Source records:
· · ·

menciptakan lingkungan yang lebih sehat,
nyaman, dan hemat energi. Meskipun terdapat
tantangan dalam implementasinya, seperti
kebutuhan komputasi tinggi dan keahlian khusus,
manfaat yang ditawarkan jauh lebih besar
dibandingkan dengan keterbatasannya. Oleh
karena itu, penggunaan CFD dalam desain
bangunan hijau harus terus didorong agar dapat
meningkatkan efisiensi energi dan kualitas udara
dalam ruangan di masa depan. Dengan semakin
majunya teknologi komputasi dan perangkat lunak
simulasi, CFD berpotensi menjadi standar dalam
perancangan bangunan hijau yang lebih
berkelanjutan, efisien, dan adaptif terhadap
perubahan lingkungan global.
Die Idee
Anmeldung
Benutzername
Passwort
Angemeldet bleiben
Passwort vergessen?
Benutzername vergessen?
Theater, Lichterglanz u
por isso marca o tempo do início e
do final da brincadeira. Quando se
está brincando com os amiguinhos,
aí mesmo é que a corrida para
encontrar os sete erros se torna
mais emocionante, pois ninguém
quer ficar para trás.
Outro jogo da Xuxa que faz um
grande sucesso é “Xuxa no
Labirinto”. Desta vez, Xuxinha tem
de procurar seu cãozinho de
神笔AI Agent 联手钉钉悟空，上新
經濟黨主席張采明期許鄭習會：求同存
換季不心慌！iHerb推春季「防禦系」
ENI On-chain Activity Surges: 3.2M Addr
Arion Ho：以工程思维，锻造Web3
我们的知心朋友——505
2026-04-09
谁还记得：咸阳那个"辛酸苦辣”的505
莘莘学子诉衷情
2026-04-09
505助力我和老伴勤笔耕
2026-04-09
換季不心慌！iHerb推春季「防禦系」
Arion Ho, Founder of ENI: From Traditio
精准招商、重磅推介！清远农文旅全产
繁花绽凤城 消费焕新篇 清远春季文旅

· · ·

**Assigned task:** Retype each record exactly, leaving nothing out.

**Result of the exercise:**
menciptakan lingkungan yang lebih sehat,
nyaman, dan hemat energi. Meskipun terdapat
tantangan dalam implementasinya, seperti
kebutuhan komputasi tinggi dan keahlian khusus,
manfaat yang ditawarkan jauh lebih besar
dibandingkan dengan keterbatasannya. Oleh
karena itu, penggunaan CFD dalam desain
bangunan hijau harus terus didorong agar dapat
meningkatkan efisiensi energi dan kualitas udara
dalam ruangan di masa depan. Dengan semakin
majunya teknologi komputasi dan perangkat lunak
simulasi, CFD berpotensi menjadi standar dalam
perancangan bangunan hijau yang lebih
berkelanjutan, efisien, dan adaptif terhadap
perubahan lingkungan global.
Die Idee
Anmeldung
Benutzername
Passwort
Angemeldet bleiben
Passwort vergessen?
Benutzername vergessen?
Theater, Lichterglanz u
por isso marca o tempo do início e
do final da brincadeira. Quando se
está brincando com os amiguinhos,
aí mesmo é que a corrida para
encontrar os sete erros se torna
mais emocionante, pois ninguém
quer ficar para trás.
Outro jogo da Xuxa que faz um
grande sucesso é “Xuxa no
Labirinto”. Desta vez, Xuxinha tem
de procurar seu cãozinho de
神笔AI Agent 联手钉钉悟空，上新
經濟黨主席張采明期許鄭習會：求同存
換季不心慌！iHerb推春季「防禦系」
ENI On-chain Activity Surges: 3.2M Addr
Arion Ho：以工程思维，锻造Web3
我们的知心朋友——505
2026-04-09
谁还记得：咸阳那个"辛酸苦辣”的505
莘莘学子诉衷情
2026-04-09
505助力我和老伴勤笔耕
2026-04-09
換季不心慌！iHerb推春季「防禦系」
Arion Ho, Founder of ENI: From Traditio
精准招商、重磅推介！清远农文旅全产
繁花绽凤城 消费焕新篇 清远春季文旅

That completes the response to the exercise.